Babe Ruth in his first year wearing #3, 1929
Yankee Stadium, Opening Day, April 18, 1929. And if you look close (or click the photo to see the larger version), something is unusual about the players in this photo. A sharp eye reveals that the hometown Yankees have numbers on their backs (with Gehrig’s #4 at first base most prominent), while the visiting Red Sox do not. As it turns out, this is the first year (and the first game) that the Yankees introduced numbers to their already iconic uniforms.
As the article below states, “There is never anything half measure about the way Colonel Ruppert does things. When he built the Stadium he gave baseball the biggest arena of its kind in the world. And when he decided to number his players he got them the largest numerals that money could buy and still fit on a baseball uniform. The numbers proved an unqualified success. They are clearly discernible to the naked eye.”
Actually, Ruppert wasn’t entirely original in this idea. At the beginning of the 20th century, a few minor league and traveling/barnstorming teams experimented with numbers, but on the players’ sleeves. The first major league team to try the idea was the 1916 Cleveland Indians, who did it for a few weeks in mid-season, and again for a short time in 1917, but was quickly abandoned.
Later, the 1923 St. Louis Cardinals gave it a try, but, per Wiki, as then-manager Branch Rickey recalled, the Cardinals’ players were “subjected to field criticism from the stands and especially from opposing players,” so the numbers were removed.
Also, the aforementioned Indians had also planned to introduce numbers on uniform backs for the 1929 season, and both teams were scheduled to open their seasons on the same day, April 16, but the Yankees were rained out, so the Indians have the honor of playing the first MLB game with proper uniform numbers. The Yankees couldn’t introduce their soon-to-be-legendary digits until April 18 (above). And as the only two teams wearing them, the first game featuring numbers on every player was the first meeting of the Indians and Yankees that year, on May 13 (in Cleveland, at League Park).
What would have been interesting is to see one team on the field with numbers, and one without.

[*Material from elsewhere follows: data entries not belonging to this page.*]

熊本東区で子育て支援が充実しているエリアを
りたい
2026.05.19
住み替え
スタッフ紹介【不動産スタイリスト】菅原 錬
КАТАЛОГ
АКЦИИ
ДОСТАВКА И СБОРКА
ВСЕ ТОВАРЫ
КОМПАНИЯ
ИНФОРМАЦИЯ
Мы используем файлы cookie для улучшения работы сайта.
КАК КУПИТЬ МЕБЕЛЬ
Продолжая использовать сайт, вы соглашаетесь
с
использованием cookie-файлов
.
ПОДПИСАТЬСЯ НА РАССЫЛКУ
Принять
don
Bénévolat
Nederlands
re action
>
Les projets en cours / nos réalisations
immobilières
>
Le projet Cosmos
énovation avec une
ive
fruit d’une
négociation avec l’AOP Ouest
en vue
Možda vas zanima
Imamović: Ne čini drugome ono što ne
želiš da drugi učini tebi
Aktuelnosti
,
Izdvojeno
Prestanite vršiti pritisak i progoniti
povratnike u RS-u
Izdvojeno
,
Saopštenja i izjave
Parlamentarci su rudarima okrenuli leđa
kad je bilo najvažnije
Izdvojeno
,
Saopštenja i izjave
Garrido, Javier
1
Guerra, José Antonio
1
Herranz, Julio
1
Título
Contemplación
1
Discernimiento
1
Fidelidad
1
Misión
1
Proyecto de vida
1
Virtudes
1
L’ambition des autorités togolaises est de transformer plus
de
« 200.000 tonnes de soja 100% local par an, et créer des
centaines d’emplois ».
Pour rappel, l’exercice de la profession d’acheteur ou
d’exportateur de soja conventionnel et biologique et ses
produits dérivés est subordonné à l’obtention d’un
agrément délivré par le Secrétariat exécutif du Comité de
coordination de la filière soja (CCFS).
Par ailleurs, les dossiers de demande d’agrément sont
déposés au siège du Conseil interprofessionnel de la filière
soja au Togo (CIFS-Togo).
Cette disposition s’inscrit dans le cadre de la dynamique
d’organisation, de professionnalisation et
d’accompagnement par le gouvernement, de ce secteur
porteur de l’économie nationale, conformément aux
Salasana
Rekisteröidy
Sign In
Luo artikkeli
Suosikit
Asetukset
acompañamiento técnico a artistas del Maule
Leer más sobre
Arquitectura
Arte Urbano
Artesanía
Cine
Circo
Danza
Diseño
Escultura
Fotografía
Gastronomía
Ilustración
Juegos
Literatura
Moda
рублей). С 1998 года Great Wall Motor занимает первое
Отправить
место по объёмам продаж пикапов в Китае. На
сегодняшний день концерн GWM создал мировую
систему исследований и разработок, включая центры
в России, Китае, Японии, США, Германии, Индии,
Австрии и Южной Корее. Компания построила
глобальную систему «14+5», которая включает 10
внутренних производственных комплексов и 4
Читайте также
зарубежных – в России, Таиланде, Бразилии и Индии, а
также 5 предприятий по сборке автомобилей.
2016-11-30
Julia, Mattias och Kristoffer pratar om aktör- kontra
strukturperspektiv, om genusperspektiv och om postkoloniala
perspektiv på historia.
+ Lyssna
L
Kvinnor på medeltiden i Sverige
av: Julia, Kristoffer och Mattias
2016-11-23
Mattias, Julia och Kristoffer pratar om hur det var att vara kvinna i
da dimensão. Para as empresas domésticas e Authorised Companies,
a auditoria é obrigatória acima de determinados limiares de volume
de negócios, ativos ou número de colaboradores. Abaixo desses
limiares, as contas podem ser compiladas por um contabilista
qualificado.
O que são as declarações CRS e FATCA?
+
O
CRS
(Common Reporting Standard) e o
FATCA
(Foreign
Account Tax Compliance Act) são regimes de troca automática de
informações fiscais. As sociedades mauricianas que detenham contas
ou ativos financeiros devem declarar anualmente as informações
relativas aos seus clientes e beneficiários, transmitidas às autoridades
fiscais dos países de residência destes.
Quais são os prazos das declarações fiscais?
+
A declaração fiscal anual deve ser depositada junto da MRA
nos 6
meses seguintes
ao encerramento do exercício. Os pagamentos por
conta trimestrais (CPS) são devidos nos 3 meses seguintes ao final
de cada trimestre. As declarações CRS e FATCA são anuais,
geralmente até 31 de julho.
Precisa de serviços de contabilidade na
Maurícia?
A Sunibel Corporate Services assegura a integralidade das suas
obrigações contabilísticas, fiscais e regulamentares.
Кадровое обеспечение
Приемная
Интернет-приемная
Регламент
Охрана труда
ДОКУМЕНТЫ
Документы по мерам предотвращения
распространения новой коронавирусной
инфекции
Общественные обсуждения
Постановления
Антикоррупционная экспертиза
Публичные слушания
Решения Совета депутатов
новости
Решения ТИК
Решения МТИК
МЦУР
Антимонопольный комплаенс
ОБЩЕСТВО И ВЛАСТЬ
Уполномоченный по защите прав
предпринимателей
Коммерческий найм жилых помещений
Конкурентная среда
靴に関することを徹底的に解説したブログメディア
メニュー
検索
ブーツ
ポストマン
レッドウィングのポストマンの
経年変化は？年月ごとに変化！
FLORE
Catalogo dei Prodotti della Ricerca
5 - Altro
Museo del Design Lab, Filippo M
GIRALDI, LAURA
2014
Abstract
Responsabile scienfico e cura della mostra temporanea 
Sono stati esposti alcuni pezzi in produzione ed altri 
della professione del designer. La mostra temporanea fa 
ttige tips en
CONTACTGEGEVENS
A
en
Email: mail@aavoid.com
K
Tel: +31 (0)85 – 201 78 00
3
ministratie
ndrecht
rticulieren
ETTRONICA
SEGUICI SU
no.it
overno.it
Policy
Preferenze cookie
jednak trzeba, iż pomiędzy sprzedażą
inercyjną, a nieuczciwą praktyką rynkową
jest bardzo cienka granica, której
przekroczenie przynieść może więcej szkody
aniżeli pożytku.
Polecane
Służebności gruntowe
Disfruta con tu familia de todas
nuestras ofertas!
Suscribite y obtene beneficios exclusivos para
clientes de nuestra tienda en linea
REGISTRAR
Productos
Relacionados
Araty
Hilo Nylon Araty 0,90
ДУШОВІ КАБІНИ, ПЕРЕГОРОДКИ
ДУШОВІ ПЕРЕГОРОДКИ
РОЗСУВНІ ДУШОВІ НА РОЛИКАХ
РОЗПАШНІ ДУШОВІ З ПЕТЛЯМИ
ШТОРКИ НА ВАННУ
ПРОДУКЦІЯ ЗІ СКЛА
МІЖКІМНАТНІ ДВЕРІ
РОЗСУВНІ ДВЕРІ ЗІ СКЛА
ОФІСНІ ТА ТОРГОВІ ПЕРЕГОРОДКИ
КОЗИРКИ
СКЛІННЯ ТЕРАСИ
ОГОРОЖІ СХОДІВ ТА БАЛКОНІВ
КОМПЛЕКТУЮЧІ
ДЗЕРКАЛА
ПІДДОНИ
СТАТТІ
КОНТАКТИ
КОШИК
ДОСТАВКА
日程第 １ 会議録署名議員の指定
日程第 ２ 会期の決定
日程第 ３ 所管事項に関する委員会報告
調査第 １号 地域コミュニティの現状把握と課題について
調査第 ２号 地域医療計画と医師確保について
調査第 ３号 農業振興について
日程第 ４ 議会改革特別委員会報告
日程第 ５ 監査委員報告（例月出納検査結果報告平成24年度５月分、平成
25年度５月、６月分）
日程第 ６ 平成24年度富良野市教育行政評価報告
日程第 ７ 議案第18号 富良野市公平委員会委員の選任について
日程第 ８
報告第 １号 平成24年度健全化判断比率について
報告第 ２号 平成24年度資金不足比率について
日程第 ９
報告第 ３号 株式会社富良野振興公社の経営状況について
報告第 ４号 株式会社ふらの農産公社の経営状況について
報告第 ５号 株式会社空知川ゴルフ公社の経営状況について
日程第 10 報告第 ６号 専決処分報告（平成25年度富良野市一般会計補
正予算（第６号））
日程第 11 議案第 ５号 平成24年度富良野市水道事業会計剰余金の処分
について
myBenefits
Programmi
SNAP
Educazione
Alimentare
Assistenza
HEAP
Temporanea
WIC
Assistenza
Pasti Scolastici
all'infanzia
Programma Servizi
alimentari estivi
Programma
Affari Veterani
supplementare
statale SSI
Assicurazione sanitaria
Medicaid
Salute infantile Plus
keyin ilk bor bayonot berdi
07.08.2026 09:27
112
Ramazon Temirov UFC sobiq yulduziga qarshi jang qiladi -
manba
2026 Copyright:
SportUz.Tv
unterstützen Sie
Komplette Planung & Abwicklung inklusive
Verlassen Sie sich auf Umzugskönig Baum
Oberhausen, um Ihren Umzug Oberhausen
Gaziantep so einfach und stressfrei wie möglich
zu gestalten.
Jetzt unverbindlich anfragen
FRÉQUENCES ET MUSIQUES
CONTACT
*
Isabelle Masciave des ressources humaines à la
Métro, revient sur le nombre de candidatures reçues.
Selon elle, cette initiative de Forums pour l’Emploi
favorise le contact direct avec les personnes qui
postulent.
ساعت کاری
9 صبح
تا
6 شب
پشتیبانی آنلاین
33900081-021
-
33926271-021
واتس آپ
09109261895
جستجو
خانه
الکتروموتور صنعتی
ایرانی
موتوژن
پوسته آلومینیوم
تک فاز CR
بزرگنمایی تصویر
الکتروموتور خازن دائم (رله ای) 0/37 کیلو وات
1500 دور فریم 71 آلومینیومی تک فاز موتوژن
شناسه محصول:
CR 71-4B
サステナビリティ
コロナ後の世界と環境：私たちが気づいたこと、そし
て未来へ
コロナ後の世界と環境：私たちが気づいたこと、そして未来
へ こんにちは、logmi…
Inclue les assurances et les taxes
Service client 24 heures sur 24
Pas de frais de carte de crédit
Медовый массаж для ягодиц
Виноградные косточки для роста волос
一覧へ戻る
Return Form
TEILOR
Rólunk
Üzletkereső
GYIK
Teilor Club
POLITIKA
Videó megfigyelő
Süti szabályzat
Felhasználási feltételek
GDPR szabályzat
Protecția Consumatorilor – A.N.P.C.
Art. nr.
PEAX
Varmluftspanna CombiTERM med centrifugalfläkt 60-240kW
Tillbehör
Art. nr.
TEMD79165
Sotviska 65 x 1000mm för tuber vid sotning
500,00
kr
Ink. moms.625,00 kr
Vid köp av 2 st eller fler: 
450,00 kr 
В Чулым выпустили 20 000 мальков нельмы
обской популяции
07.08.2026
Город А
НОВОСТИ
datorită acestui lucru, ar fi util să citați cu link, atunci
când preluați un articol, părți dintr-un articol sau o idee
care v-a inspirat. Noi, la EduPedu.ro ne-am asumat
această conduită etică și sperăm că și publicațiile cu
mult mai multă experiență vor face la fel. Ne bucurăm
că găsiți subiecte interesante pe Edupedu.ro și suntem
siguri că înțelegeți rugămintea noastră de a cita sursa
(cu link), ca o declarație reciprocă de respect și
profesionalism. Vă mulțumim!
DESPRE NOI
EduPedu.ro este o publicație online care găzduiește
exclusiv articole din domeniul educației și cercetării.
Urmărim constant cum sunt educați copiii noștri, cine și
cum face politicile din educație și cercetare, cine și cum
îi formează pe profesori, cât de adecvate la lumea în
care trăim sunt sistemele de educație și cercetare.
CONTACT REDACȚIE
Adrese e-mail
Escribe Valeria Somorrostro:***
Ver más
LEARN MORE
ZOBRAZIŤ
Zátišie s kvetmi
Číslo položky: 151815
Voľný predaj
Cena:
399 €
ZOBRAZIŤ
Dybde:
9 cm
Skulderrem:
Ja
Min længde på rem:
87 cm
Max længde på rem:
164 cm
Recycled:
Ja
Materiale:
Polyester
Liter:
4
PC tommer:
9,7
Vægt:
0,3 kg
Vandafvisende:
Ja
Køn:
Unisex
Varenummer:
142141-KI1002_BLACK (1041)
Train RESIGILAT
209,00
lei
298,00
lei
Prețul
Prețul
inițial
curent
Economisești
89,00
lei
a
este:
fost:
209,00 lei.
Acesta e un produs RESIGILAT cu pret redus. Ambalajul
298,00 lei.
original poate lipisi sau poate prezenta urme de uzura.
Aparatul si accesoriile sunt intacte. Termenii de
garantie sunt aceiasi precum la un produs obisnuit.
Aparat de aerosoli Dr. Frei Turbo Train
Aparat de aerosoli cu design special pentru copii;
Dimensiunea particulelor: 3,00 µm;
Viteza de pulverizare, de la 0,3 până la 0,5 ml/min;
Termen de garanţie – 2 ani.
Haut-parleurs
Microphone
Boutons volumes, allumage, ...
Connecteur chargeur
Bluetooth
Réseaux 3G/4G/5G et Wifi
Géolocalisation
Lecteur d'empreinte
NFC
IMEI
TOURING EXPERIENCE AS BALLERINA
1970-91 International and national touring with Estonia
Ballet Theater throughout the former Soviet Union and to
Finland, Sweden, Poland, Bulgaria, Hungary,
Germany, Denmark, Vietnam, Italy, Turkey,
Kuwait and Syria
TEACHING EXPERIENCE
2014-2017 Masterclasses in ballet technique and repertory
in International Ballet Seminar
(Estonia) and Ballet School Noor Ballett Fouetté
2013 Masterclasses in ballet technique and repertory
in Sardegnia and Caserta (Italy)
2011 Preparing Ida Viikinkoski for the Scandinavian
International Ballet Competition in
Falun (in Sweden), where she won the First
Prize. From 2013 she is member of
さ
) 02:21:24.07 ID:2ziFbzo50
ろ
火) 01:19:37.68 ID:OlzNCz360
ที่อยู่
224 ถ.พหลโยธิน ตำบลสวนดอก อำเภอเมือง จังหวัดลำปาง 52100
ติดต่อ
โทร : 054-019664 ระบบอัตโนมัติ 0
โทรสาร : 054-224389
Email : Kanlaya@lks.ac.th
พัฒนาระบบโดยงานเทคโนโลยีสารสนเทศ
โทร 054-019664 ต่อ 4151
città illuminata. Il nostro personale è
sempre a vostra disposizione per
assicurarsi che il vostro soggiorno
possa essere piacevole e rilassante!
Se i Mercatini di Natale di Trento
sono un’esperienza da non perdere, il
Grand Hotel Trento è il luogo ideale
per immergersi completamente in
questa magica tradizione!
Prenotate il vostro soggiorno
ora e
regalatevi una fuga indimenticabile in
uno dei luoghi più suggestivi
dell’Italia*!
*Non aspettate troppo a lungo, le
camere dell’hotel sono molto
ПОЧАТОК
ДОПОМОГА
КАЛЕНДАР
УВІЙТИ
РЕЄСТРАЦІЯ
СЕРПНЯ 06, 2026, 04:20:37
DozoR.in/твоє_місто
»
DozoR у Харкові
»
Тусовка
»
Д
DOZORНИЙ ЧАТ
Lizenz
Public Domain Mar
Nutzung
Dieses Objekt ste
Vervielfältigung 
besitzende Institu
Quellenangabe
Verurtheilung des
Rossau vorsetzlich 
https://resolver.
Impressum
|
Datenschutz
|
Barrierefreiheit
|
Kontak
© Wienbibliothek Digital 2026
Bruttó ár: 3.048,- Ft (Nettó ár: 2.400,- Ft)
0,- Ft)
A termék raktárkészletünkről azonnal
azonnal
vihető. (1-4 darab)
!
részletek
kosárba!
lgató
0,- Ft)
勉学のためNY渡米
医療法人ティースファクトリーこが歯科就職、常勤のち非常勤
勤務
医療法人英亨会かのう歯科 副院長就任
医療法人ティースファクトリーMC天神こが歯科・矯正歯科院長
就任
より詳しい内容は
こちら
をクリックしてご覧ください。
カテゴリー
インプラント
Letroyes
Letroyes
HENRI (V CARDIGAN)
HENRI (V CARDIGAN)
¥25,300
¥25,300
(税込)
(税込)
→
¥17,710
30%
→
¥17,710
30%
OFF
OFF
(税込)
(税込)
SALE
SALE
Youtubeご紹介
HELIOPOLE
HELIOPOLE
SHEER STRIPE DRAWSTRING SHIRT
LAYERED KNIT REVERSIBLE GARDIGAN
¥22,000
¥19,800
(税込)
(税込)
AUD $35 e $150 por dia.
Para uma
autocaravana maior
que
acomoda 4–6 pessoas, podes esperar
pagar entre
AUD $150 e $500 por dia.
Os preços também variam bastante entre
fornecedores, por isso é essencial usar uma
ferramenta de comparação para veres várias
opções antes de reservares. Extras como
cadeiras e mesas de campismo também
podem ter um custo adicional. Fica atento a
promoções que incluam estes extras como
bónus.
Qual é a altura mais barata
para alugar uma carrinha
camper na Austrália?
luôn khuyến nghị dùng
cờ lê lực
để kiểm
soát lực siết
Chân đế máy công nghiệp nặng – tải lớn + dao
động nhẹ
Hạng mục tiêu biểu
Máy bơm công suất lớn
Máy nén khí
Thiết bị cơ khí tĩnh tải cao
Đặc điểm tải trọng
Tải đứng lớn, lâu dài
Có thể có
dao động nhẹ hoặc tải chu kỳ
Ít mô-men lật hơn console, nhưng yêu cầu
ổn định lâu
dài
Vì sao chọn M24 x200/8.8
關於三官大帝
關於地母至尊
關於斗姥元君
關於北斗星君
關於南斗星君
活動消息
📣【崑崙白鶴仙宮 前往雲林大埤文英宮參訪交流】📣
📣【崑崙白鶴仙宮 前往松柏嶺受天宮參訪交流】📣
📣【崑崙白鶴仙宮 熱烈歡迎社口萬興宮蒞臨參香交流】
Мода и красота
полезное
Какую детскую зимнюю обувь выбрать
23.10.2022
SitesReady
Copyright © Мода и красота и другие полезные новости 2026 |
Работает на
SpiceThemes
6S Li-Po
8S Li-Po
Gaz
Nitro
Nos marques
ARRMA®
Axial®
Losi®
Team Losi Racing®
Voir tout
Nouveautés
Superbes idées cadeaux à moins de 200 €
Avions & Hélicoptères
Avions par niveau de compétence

And one can just imagine the fans seeing the numbers for the first time and the interesting chatter in the stands that day; some undoubtedly decrying the modernization of the game (“they look like racehorses out there”) while others marveling at how easy it is to tell who’s who now. I wouldn’t doubt that the numbers allowed more casual fans to become more involved in the games.
As most fans know, interestingly, the Yankees were intially numbered according to their spot in the batting order on that first game in 1929 (except for the pitcher), as follows:
Combs cf #1
Koenig 3b #2
Ruth rf #3 (of course)
Gehrig 1b #4 (of course)
Meusel lf #5
Lazzeri 2b #6
Durocher ss #7 (yes, Leo Durocher was the Yankees SS in 1929!)
Grabowksi c #8
The remainder of the roster was apparently numbered as follows: The other two catchers were assigned #9 and #10, #11 through #21 were assigned to pitchers (except unlucky #13 wasn’t used), and #22 through #28 given to the remaining position players, then #29 and up assigned to coaches (manager Miller Huggins did not wear a number, but when he died suddenly in late 1929, coach Art Fletcher, #34, took over as manager and was then the first Yankee manager to have a number – good trivia question – stump your friends! Of course, this number system was too rigid to follow through the course of a season, and with pitchers going down or being released, new position players would take numbers in the 20’s, etc.
Times article from Opening Day 1929
Turns out numbered uniforms proved to be very popular indeed, with all teams having numbers by the 1930’s, including road uniforms, and now old baseball photos of uniforms without numbers look very unusual in modern times.
The Times itself had the understatement of all time in the article above: “In the event any one needs the information, Babe Ruth is No. 3. It is now expected he will make “3” as famous as the “77” Red Grange wore at Illinois.” Dare I say, Mr. Ruth’s #3 may be even a bit more famous than Mr. Grange’s #77 by now.